22. Hypertension is observed in 75% of patients with lupus.
Speaking of metabolic risk factors, lupus patients also suffer more frequently from dyslipidemia (ranging from 36% at diagnosis to 60% after three years).
23. 14%–52% of hospitalizations of lupus patients are caused by infections.
The answer to the question “is lupus contagious?” is NO. Patients with lupus are prone to infections due to many immunological alterations and immunosuppressive and biological treatments. The most common causes for hospitalization are opportunistic infections (i.e., cytomegalovirus, herpes zoster, and pneumocystis pneumonia).
Lupus Mortality Statistics
24. The pooled risk ratio for cancer in lupus patients is 1.28.
The risk for all types of malignant disorders is related to lupus inflammation, immunological processes, and exposure to smoking and viruses. Lupus is associated with non-Hodgkin lymphoma, Hodgkin lymphoma, multiple myeloma, and cervical neoplasia.
25. Depression and anxiety are present in about 40% of lupus patients.
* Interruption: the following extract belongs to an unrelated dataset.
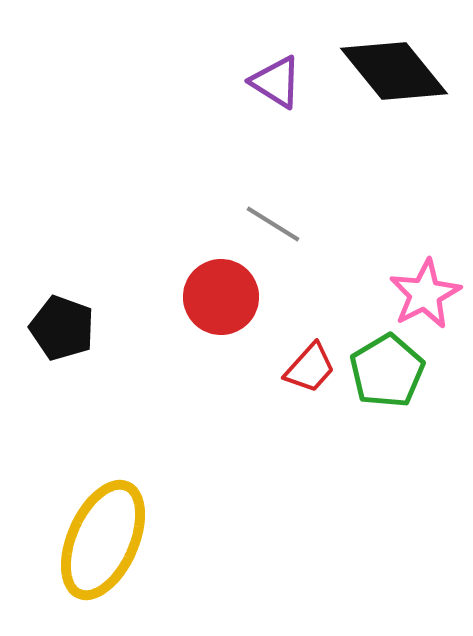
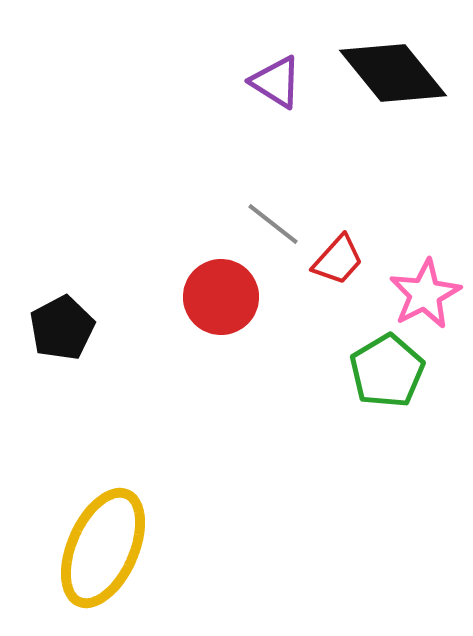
black diamond: moved 1 px left, 2 px down
gray line: rotated 6 degrees clockwise
black pentagon: rotated 24 degrees clockwise
red trapezoid: moved 28 px right, 108 px up
yellow ellipse: moved 8 px down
A meta-analysis revealed that the prevalence of psychiatric disorders is much higher in lupus patients than in people with other rheumatic diseases and in the general population. This is important because these conditions are related to higher mortality, as lupus death statistics demonstrate.
26. The 10-year average survival rate of lupus patients is over 90%.
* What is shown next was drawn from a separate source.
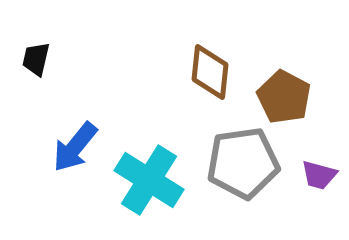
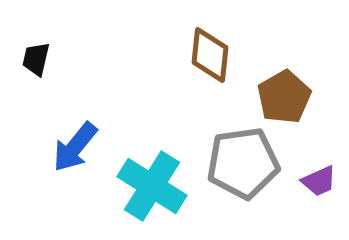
brown diamond: moved 17 px up
brown pentagon: rotated 14 degrees clockwise
purple trapezoid: moved 6 px down; rotated 39 degrees counterclockwise
cyan cross: moved 3 px right, 6 px down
While lupus has traditionally been correlated with reduced life expectancy, mortality in lupus patients has declined over the last several decades. Before 1955, the 5-year survival rate in lupus was less than 50%; today, the 15-year survival rate is nearly 80%.
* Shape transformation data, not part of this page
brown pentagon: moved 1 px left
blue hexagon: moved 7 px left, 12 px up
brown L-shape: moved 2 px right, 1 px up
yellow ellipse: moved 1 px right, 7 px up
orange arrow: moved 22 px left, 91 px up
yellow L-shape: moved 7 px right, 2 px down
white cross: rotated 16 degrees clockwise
Death was historically attributed to the disease itself; nowadays, mortality is mostly due to side effects of drugs (e.g., lethal diseases in people taking potent immunosuppressive drugs) or cardiovascular events.
27. Ten-year survival rates in Asia and Africa are about 60%–70%.
Lupus survival rate statistics are significantly lower in Asia and Africa than in the US. However, these results can reflect the bias of severe cases only.
28. Lupus patients have an elevated risk of all-cause mortality.
A recent review that includes over 15,000 lupus patients revealed that the disease’s high initial severity increases the risk of all-cause mortality (3 times) and cardiovascular incidents (1.64 times), compared to patients with milder disease.
29. Hydroxychloroquine has a central role in lupus therapy.
This is especially valid for the long-term treatment of lupus patients. Hydroxychloroquine has been used since 1955, when it was approved by the FDA for this purpose, along with corticosteroids.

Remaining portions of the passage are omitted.